4:15 The oncologist calls, he can see me at 6pm that night. Dinner club aka support club agrees to come along for the party. Now I know I can’t get bombed because I have to go see the doctor and have blood drawn. Take bath. Cry more.
6:40 I finally get in to see the oncologist. He is quite possibly the nicest person I have ever met. He takes a good 20 minutes just to talk to me about who I am and what’s wrong. He tells me it’s a lymphatic-kind of cancer: lymphoma or leukemia. Not terminal skin cancer. Something that I’ve heard of and lots of people live through. The onc examines me: I’m totally healthy. Nothing weird to speak of except crazy ass Little Buddy. More info as blood and biopsy work comes down the line.

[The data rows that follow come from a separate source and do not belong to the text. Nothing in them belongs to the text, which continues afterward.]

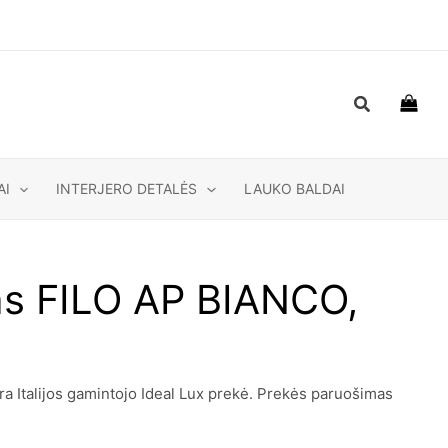
Paieška
AI
INTERJERO DETALĖS
LAUKO BALDAI
vas FILO AP BIANCO,
a Italijos gamintojo Ideal Lux prekė. Prekės paruošimas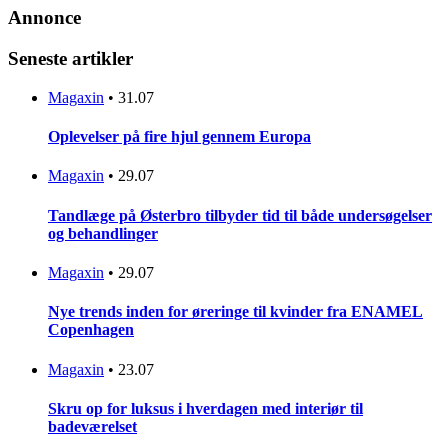
Annonce
Seneste artikler
Magaxin
•
31.07
Oplevelser på fire hjul gennem Europa
Magaxin
•
29.07
Tandlæge på Østerbro tilbyder tid til både undersøgelser
og behandlinger
Magaxin
•
29.07
Nye trends inden for øreringe til kvinder fra ENAMEL
Copenhagen
Magaxin
•
23.07
Skru op for luksus i hverdagen med interiør til
badeværelset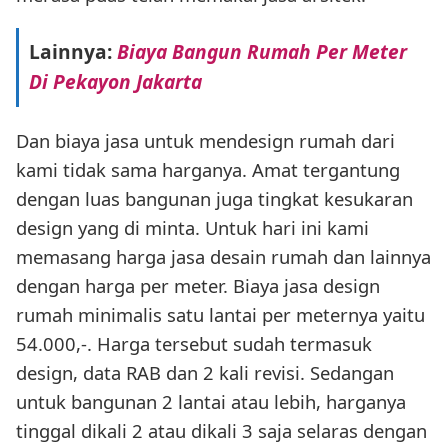
Lainnya:
Biaya Bangun Rumah Per Meter
Di Pekayon Jakarta
Dan biaya jasa untuk mendesign rumah dari
kami tidak sama harganya. Amat tergantung
dengan luas bangunan juga tingkat kesukaran
design yang di minta. Untuk hari ini kami
memasang harga jasa desain rumah dan lainnya
dengan harga per meter. Biaya jasa design
rumah minimalis satu lantai per meternya yaitu
54.000,-. Harga tersebut sudah termasuk
design, data RAB dan 2 kali revisi. Sedangan
untuk bangunan 2 lantai atau lebih, harganya
tinggal dikali 2 atau dikali 3 saja selaras dengan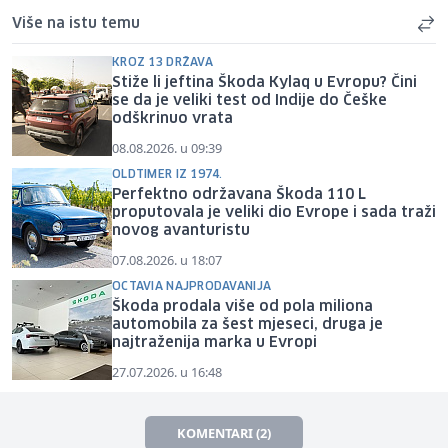
Više na istu temu
KROZ 13 DRŽAVA
Stiže li jeftina Škoda Kylaq u Evropu? Čini
se da je veliki test od Indije do Češke
odškrinuo vrata
08.08.2026. u 09:39
OLDTIMER IZ 1974.
Perfektno održavana Škoda 110 L
proputovala je veliki dio Evrope i sada traži
novog avanturistu
07.08.2026. u 18:07
OCTAVIA NAJPRODAVANIJA
Škoda prodala više od pola miliona
automobila za šest mjeseci, druga je
najtraženija marka u Evropi
27.07.2026. u 16:48
KOMENTARI (2)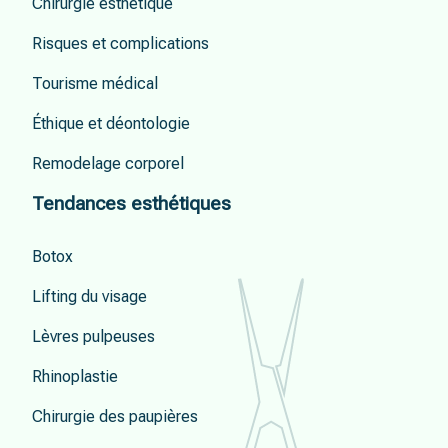
Chirurgie esthétique
Risques et complications
Tourisme médical
Éthique et déontologie
Remodelage corporel
Tendances esthétiques
Botox
Lifting du visage
Lèvres pulpeuses
Rhinoplastie
Chirurgie des paupières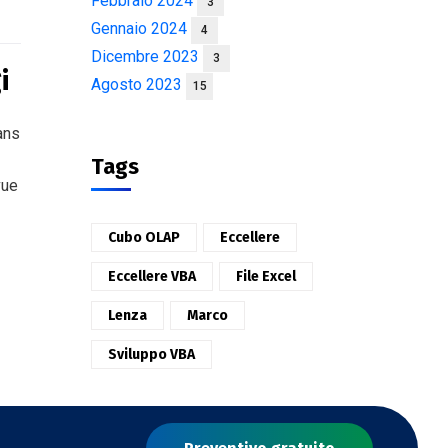
Febbraio 2024
3
Gennaio 2024
4
Dicembre 2023
3
i
Agosto 2023
15
ans
Tags
vue
Cubo OLAP
Eccellere
Eccellere VBA
File Excel
Lenza
Marco
Sviluppo VBA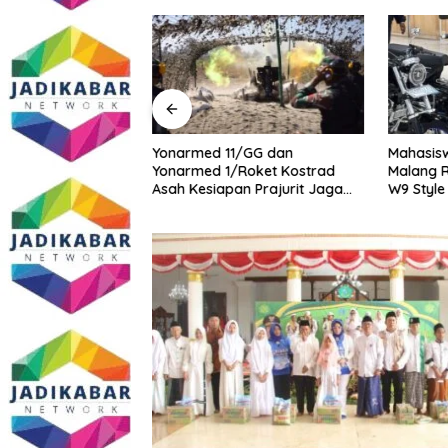
midasi Wartawan
Yonarmed 11/GG dan
Mahasisw
masi Dugaan
Yonarmed 1/Roket Kostrad
Malang R
ang Gedung,
Asah Kesiapan Prajurit Jaga
W9 Style
ite SMAN 1
Kedaulatan NKRI
tua DPD IWOI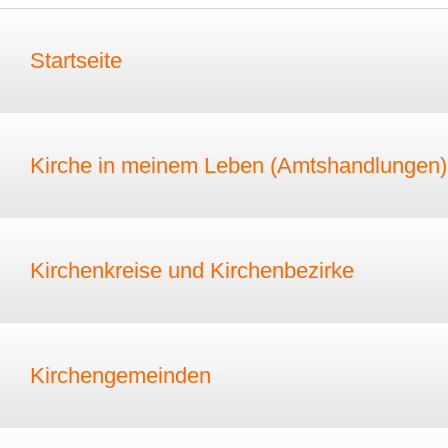
Startseite
Kirche in meinem Leben (Amtshandlungen)
Kirchenkreise und Kirchenbezirke
Kirchengemeinden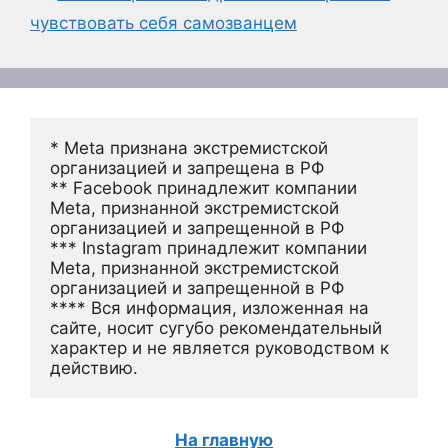
чувствовать себя самозванцем
* Meta признана экстремистской 
организацией и запрещена в РФ
** Facebook принадлежит компании 
Meta, признанной экстремистской 
организацией и запрещенной в РФ
*** Instagram принадлежит компании 
Meta, признанной экстремистской 
организацией и запрещенной в РФ 
**** Вся информация, изложенная на 
сайте, носит сугубо рекомендательный 
характер и не является руководством к 
действию.
На главную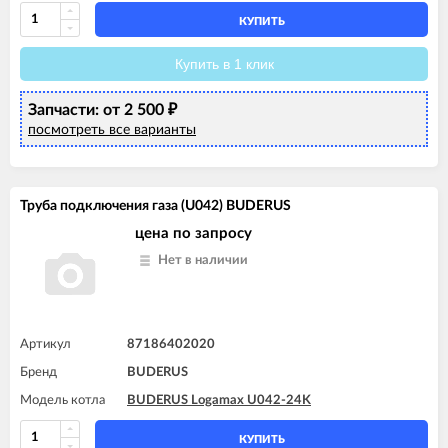
КУПИТЬ
Купить в 1 клик
Запчасти: от 2 500
₽
посмотреть все варианты
Труба подключения газа (U042) BUDERUS
цена по запросу
Нет в наличии
Артикул
87186402020
Бренд
BUDERUS
Модель котла
BUDERUS Logamax U042-24K
КУПИТЬ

7:15 Blood draw. The phlebotomist goes down in history as the third person to actually hit my vein on the first try. He takes 5 vials of blood. Support club cheers me on. Phlebotomist regales us with ridiculous jokes.
8: Pho. Really spicey.
9: Come home, tell the roommates, ruin their days, monopolize conversation.
9:45 Mom shows up, mostly keeps her shit together.

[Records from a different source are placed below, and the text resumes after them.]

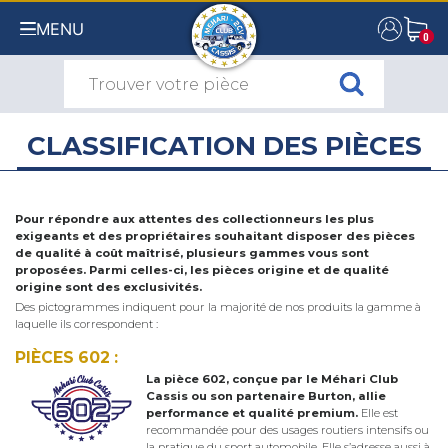
MENU
0
0
CLASSIFICATION DES PIÈCES
Pour répondre aux attentes des collectionneurs les plus
exigeants et des propriétaires souhaitant disposer des pièces
de qualité à coût maîtrisé, plusieurs gammes vous sont
proposées. Parmi celles-ci, les pièces origine et de qualité
origine sont des exclusivités.
Des pictogrammes indiquent pour la majorité de nos produits la gamme à
laquelle ils correspondent :
PIÈCES 602 :
La pièce 602, conçue par le Méhari Club
Cassis ou son partenaire Burton, allie
performance et qualité premium.
Elle est
recommandée pour des usages routiers intensifs ou
la pratique du sport automobile. Elle s’adresse aussi à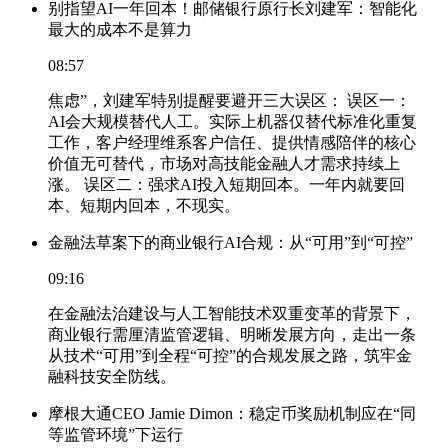
别指望AI一年回本！邮储银行原行长刘建军：智能化
最大的成本不是算力
08:57
焦虑”，刘建军特别提醒要避开三大误区： 误区一：
AI会大规模替代人工。实际上机器仅替代标准化重复
工作，客户经理维系客户信任、提供情感陪伴的核心
价值无可替代，市场对高技能金融人才需求持续上
涨。 误区二：强求AI投入短期回本。一年内就要回
本、短期内回本，不现实。
金融法草案下的商业银行AI合规：从“可用”到“可控”
09:16
在金融法治建设与人工智能技术双重变革的背景下，
商业银行需厘清监管逻辑、明晰发展方向，走出一条
从技术“可用”到全程“可控”的合规发展之路，筑牢金
融科技安全防线。
摩根大通CEO Jamie Dimon：稳定币奖励机制应在“同
等监管环境”下运行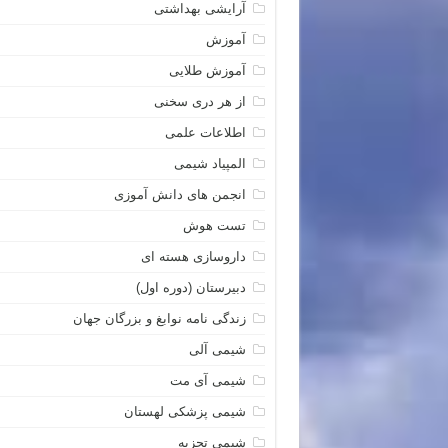
آرایشی بهداشتی
آموزش
آموزش طلایی
از هر دری سخنی
اطلاعات علمی
المپیاد شیمی
انجمن های دانش آموزی
تست هوش
داروسازی هسته ای
دبیرستان (دوره اول)
زندگی نامه نوابغ و بزرگان جهان
شیمی آلی
شیمی آی مت
شیمی پزشکی لهستان
شیمی تجزیه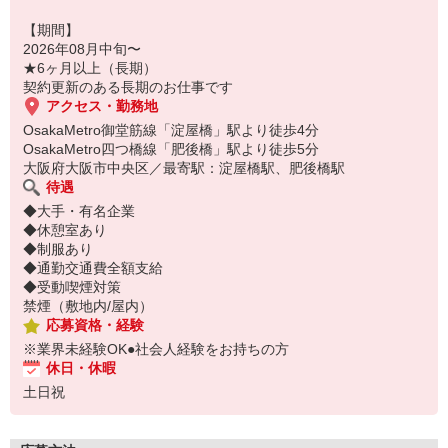
【期間】
2026年08月中旬〜
★6ヶ月以上（長期）
契約更新のある長期のお仕事です
アクセス・勤務地
OsakaMetro御堂筋線「淀屋橋」駅より徒歩4分
OsakaMetro四つ橋線「肥後橋」駅より徒歩5分
大阪府大阪市中央区／最寄駅：淀屋橋駅、肥後橋駅
待遇
◆大手・有名企業
◆休憩室あり
◆制服あり
◆通勤交通費全額支給
◆受動喫煙対策
禁煙（敷地内/屋内）
応募資格・経験
※業界未経験OK●社会人経験をお持ちの方
休日・休暇
土日祝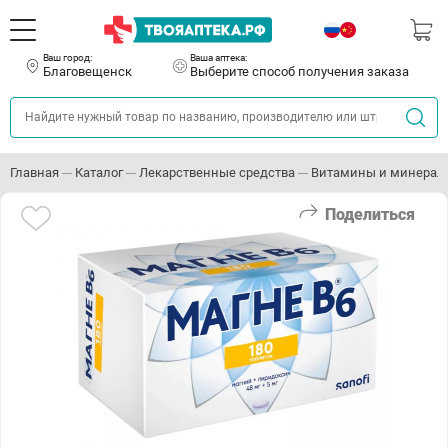
Ваш город:
Ваша аптека:
Благовещенск
Выберите способ получения заказа
Главная
Каталог
Лекарственные средства
Витамины и минерал
Поделиться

1:45 Staring at the computer, feeling totally alone even though I know everyone loves me. I don’t want to deal with anyone. I need to be alone. But I also feel alone. How emo is THAT shit?
There are a lot of things that are hard about this beyond the fact that my cells have gone all rogue and shit and are finally getting back at me for my goddamn philosophical EcoFem inspired diatribes about cancer being part of evolution. I mean, stubbornly, I still believe that, but I’m still in shock. There must be a lab error. I mean, I’m healthy.
1. I don’t know what to say to people. The outpouring of love is really important and I think I would do the same thing if someone I cared about found out they were sick. However, the all sincerity all the time is hard. I also hate to watch people struggle to look for the right words after I tell them. No worries, I wouldn’t know what the fuck to say either. I certainly don’t know what to tell you.
2. I’m afraid that I’ll be infertile at the end of this.
3. I can’t actually believe that I have cancer. It just doesn’t seem right.
4. I don’t like to ask people for things. I don’t like to be vulnerable. I have a feeling I will have to get used to both of these things.
5. I’m afraid no one will ever insure me again and I won’t be able to quit my job EVER to go back to school. I feel like I’ll be perma-tied to jobs with insurance. Fuck. This.
6. I was just starting to embrace my life as a young adult with disposable means. I was going to date, and take classes, and you know, get a life. Now I have to deal with being sick. WTF.
7. Am I supposed to tell people?
I suppose this is like God throwing down the ultimate gauntlet and now I need to prove that I actually am one tough cookie. I think I am.